**What you should do**: Report each line of the records below that uses the word "randomly".

Data section section start

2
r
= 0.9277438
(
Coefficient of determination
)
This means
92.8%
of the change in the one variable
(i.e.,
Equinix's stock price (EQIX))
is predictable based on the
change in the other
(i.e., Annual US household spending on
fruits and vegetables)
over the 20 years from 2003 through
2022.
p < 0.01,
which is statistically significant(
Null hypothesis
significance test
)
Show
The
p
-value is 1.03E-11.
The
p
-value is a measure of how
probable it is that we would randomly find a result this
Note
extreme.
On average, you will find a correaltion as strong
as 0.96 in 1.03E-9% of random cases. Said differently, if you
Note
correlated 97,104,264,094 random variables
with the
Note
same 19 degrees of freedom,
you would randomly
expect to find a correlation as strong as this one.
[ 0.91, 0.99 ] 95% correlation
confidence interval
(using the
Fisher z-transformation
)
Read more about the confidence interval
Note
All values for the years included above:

Data section section end

**Exercise answer**:
probable it is that we would randomly find a result this
you would randomly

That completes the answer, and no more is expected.